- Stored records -
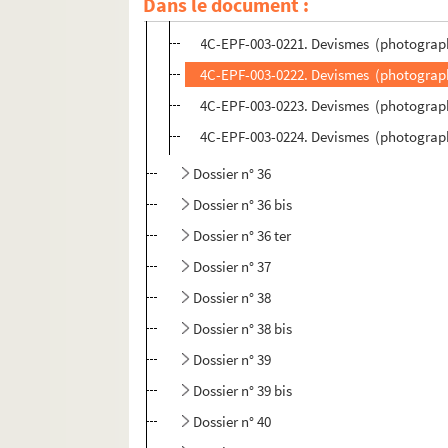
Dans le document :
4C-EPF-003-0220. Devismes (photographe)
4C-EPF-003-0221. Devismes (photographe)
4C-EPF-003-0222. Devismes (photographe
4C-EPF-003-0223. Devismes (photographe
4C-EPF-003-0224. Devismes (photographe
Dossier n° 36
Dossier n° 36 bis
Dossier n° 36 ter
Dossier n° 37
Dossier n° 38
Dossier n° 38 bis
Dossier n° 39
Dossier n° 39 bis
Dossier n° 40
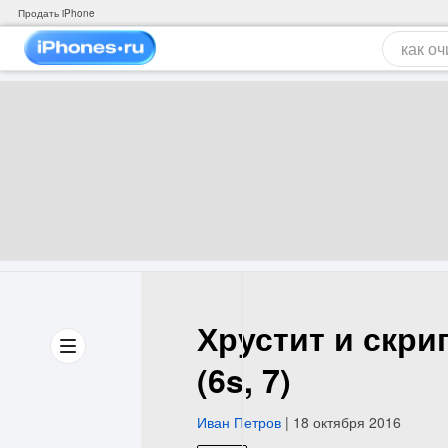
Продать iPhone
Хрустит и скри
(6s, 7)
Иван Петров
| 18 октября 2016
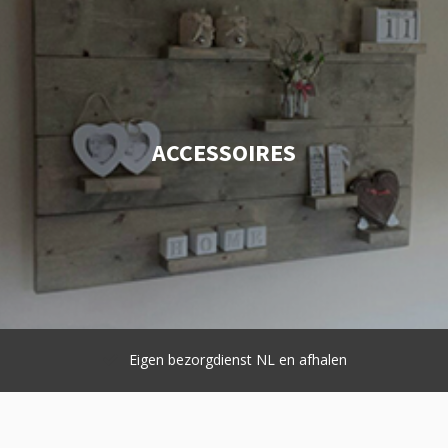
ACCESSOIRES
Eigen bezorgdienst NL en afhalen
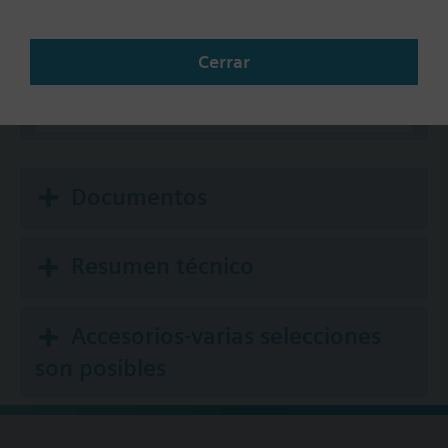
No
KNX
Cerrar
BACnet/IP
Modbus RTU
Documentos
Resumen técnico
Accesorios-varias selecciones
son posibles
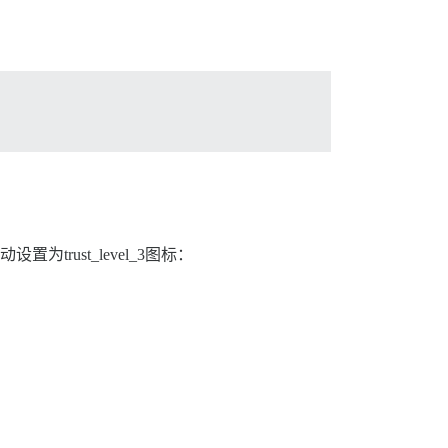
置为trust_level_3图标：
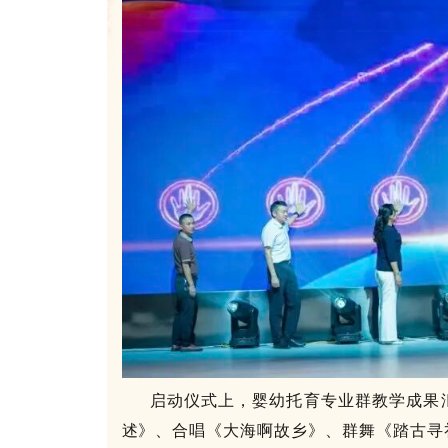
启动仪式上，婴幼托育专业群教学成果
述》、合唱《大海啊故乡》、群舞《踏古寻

* * *

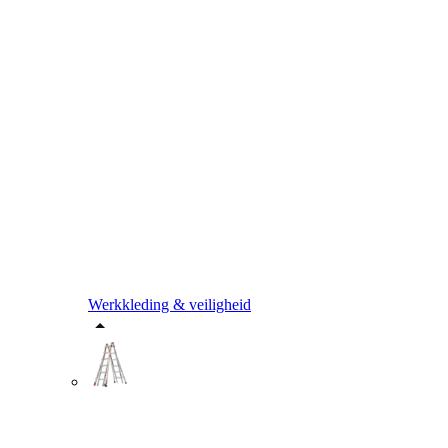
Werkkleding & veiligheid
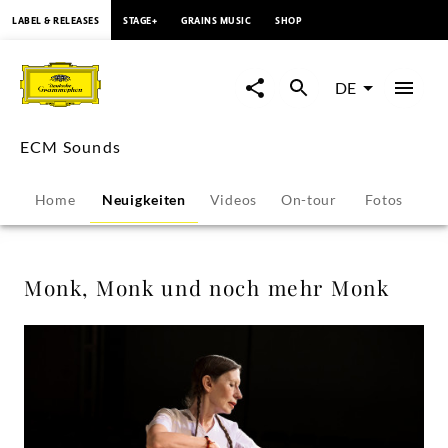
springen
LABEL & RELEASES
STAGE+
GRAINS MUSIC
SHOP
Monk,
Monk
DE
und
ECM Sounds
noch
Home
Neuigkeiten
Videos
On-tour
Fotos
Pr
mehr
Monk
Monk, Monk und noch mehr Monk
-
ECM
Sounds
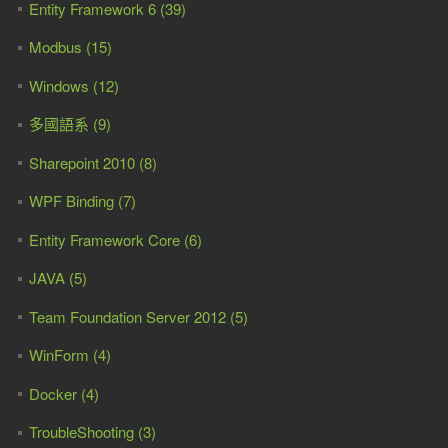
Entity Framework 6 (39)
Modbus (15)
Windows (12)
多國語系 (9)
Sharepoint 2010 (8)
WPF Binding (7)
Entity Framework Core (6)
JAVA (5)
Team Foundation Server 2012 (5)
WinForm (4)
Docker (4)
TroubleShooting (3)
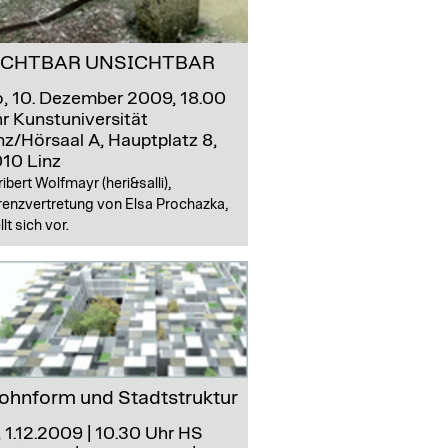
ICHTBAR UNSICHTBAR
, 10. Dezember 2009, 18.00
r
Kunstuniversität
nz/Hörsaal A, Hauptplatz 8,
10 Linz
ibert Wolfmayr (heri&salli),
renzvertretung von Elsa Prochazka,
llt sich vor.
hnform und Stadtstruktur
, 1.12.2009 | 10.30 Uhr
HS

...

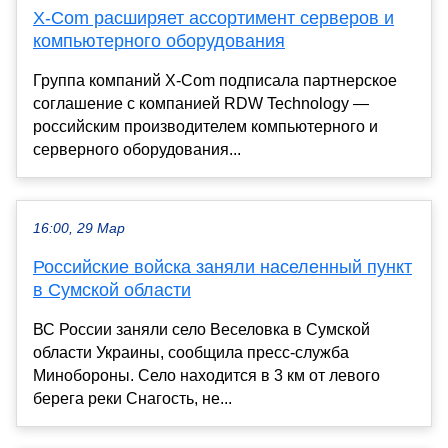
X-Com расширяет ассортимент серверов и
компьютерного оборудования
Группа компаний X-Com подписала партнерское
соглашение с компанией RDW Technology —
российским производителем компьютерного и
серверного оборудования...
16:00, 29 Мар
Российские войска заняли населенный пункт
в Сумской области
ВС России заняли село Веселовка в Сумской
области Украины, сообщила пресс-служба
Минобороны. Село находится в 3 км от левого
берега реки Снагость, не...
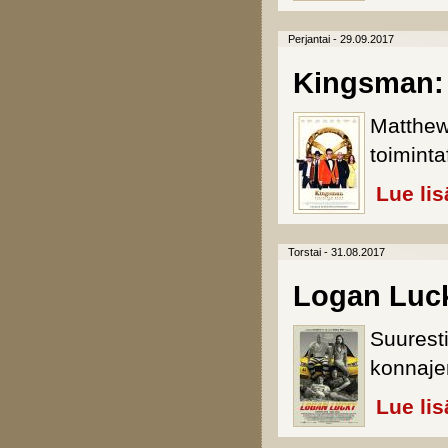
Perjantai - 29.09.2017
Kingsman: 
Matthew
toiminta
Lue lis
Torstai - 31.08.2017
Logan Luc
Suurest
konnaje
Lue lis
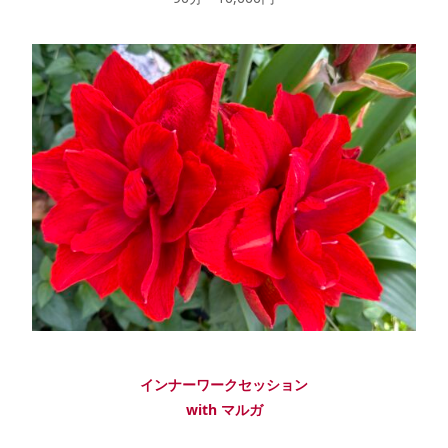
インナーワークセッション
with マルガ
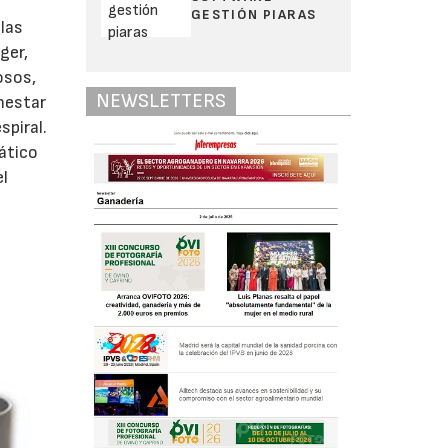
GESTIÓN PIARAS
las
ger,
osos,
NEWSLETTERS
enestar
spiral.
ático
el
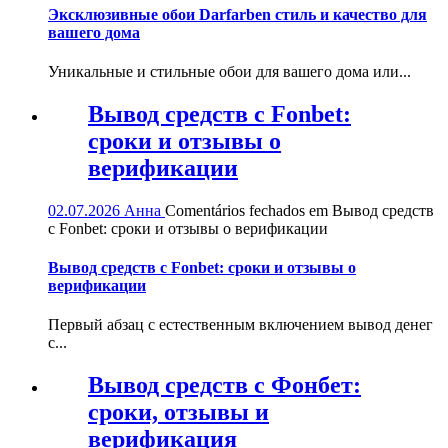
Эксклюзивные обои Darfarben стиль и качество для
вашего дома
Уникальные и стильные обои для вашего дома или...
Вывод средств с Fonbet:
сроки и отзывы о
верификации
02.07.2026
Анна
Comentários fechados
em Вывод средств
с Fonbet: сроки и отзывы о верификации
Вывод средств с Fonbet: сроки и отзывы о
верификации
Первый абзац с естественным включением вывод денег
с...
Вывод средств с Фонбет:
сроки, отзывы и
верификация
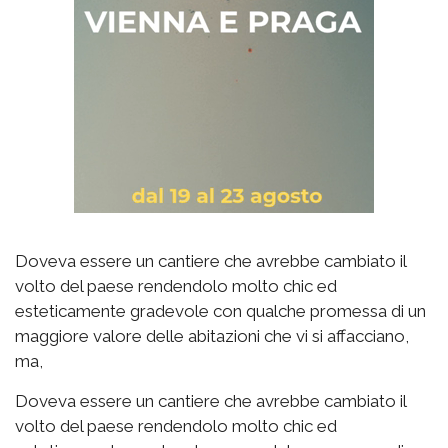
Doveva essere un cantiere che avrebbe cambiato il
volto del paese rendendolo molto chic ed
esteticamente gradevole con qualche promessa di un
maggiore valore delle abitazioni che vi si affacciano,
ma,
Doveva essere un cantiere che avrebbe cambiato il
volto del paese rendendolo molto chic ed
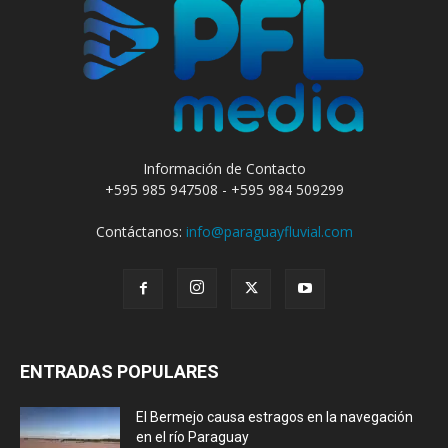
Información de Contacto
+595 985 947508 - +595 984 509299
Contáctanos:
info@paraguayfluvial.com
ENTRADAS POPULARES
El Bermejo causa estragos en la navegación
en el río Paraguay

- WHAT YOU WILL DO -
Lines from the one above containing "Dans le document" down to the one containing "述》、合唱《大海啊故乡》、群舞《踏古寻" should be transcribed exactly, with both ends kept and no pictures.

- RESPONSE AREA -
Dans le document :
4C-EPF-003-0220. Devismes (photographe)
4C-EPF-003-0221. Devismes (photographe)
4C-EPF-003-0222. Devismes (photographe
4C-EPF-003-0223. Devismes (photographe
4C-EPF-003-0224. Devismes (photographe
Dossier n° 36
Dossier n° 36 bis
Dossier n° 36 ter
Dossier n° 37
Dossier n° 38
Dossier n° 38 bis
Dossier n° 39
Dossier n° 39 bis
Dossier n° 40
Продать iPhone
Хрустит и скри
(6s, 7)
Иван Петров
| 18 октября 2016
ACCESSOIRES
Eigen bezorgdienst NL en afhalen
No
KNX
Cerrar
BACnet/IP
Modbus RTU
Documentos
Resumen técnico
Accesorios-varias selecciones
son posibles
置为trust_level_3图标：
启动仪式上，婴幼托育专业群教学成果
述》、合唱《大海啊故乡》、群舞《踏古寻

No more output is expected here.